Great Grain Pilaf
Bored with boiled rice? Try this fun pilaf from Joyce Graves of Sterling Heights, Michigan. "This pilaf is mild tasting and a great way to include fiber in your diet," writes Joyce. "Because I like experimenting with different grains, I buy at a bulk food store. Being able to purchase just the amount you need for a recipe is a real advantage."
- 1/2 cup chopped green onions
- 2 garlic cloves, minced
- 2 teaspoons butter
- 1 cup uncooked long grain rice
- 1/2 cup bulgur
- 1/4 cup quick-cooking barley
- 3 cups reduced-sodium chicken broth or vegetable broth
- 1/2 teaspoon salt
- Dash pepper
- 1/3 cup minced fresh parsley
- 1. In a large saucepan, saute onions and garlic in butter until tender. Add the rice, bulgur and barley; cook and stir for 5 minutes.
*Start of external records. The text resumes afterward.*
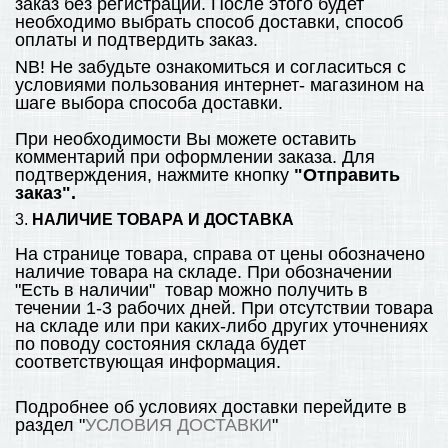
заказ без регистрации. После этого будет
необходимо выбрать способ доставки, способ
оплаты и подтвердить заказ.
NB! Не забудьте ознакомиться и согласиться с
условиями пользования интернет- магазином на
шаге выбора способа доставки.
При необходимости Вы можете оставить
комментарий при оформлении заказа. Для
подтверждения, нажмите кнопку
"Отправить
заказ".
3.
НАЛИЧИЕ ТОВАРА И ДОСТАВКА
На странице товара, справа от цены обозначено
наличие товара на складе. При обозначении
"Есть в наличии" товар можно получить в
течении 1-3 рабочих дней. При отсутствии товара
на складе или при каких-либо других уточнениях
по поводу состояния склада будет
соответствующая информация.
Подробнее об условиях доставки перейдите в
раздел "
УСЛОВИЯ ДОСТАВКИ
"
- 2. Gradually stir in the broth, salt and pepper. Bring to a boil. Reduce heat; cover and simmer for 25 minutes or until grains are tender and broth is absorbed. Stir in parsley.
2/3 cup: 154 calories, 2g fat (1g saturated fat), 4mg cholesterol, 202mg sodium, 30g carbohydrate (0 sugars, 3g fiber), 5g protein. Diabetic Exchanges: 2 starch.